Bring in rent controls or risk electoral backlash, Labour warned
Generation Rent tells Labour it risks losing traditionally safe urban seats if it continues to resist caps on rent increases.

Labour’s refusal to back rent controls risks triggering an electoral backlash from private renters, one of the party’s strongest voting blocs, according to Generation Rent’s Head of Campaigns Nye Jones (pictured).
Writing on Labour-aligned platform LabourList, Jones argues that the Government is failing to address the single biggest issue affecting tenants – the cost of renting.
While ministers have pledged sweeping reforms through the Renters’ Rights Act, due to come into force in May 2026, he says the legislation contains a “glaring hole” because it “does not tackle the soaring cost of renting”.
reliance on housebuilding
He challenges Labour’s over-reliance on housebuilding as the primary solution to rising rents. Even if the Government meets its target of 1.5 million new homes, he says Generation Rent’s modelling shows this would reduce rent inflation in England by just 1.8 percentage points.
Instead, he is urging Labour to introduce limits on annual rent increases, linked to the lower of inflation or wage growth.

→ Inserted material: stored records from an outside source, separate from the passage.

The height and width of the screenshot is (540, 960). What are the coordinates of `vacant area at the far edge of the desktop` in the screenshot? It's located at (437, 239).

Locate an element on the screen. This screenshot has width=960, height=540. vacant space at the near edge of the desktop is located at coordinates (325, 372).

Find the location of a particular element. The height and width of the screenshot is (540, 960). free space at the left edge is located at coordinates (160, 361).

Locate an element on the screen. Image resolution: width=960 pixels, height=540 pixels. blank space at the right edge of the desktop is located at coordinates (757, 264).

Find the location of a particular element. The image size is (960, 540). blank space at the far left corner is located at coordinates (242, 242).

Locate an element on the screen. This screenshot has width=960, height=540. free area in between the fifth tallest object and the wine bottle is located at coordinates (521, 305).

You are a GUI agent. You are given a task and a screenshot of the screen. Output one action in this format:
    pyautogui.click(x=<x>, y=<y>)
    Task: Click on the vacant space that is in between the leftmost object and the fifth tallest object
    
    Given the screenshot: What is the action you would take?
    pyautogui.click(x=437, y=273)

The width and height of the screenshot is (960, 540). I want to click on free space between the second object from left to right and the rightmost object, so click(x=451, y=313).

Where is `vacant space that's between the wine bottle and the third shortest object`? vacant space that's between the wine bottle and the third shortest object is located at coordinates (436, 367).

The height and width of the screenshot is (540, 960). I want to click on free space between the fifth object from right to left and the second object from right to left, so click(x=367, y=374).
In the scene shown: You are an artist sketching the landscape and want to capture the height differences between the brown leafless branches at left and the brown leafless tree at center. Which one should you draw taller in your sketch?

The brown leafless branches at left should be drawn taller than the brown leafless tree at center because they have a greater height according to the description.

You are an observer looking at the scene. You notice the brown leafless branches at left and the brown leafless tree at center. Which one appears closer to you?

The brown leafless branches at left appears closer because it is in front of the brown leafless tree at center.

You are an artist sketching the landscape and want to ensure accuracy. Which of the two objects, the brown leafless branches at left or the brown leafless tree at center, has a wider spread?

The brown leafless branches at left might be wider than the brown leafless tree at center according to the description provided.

Jones describes this as a “common sense solution” that would protect renters from sudden, unaffordable rent hikes while still allowing landlords to raise rents modestly.
Private renters were the most likely tenure type to vote Labour in 2024.”

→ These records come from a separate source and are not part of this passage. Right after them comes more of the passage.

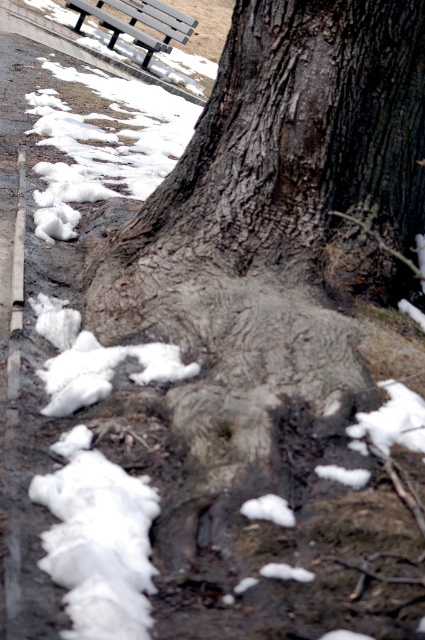 Question: Which of the following is the farthest from the observer?

Choices:
 (A) metallic gray bench at upper left
 (B) gray rough bark tree at center
 (C) white fluffy snow at lower left

Answer: (A)

Question: From the image, what is the correct spatial relationship of gray rough bark tree at center in relation to metallic gray bench at upper left?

“Private renters were the most likely tenure type to vote Labour in 2024,” and he adds that recent polling shows Labour is now losing support “twice as fast to parties on the left as to those on the right”.
He points to the Greens’ support for rent controls and warns that Labour risks losing traditionally safe urban seats if it continues to resist caps on rent increases.

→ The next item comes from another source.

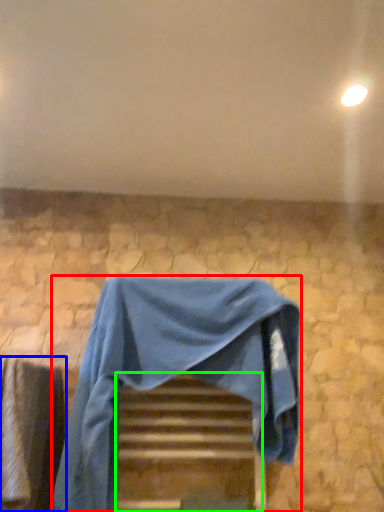 Question: Which is nearer to the furniture (highlighted by a red box)? curtain (highlighted by a blue box) or stairwell (highlighted by a green box).

Choices:
 (A) curtain
 (B) stairwell

Answer: (B)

He also challenges Labour’s positioning as a party for “working people”, arguing that many landlords are asset-rich rather than wage-dependent. Just 42 per cent of landlords declare mortgage interest payments on their tax returns, he says, while two-thirds are retired.
Jones concludes by warning that failing to act on rents risks alienating the voters who helped deliver Labour’s landslide victory, turning housing costs into a growing political liability.











The best way to control rents is to stop the constant stream of rhetoric of anti landlords and encourage more into the market then supply increases and rents tend to rise in line with inflation or less. This guy does not seem to understand basic economics and he is not that great at politics either most landlords in the PRS have one or two properties so the difference between the number landlords and tenants as voters is not that great so it will make little difference to the results of an election.
You could rent a new two bed flat here in 2006 for £550 today that same flat will rent for around £800 or a rise of around 2.4% pa yet my staff salaries have more than doubled in that time as have almost everyones and cost of everything in the shops. Rents while a large portion of income are in line with the rise in cost of everything else but you never get the headlines complaining at the price of carrots.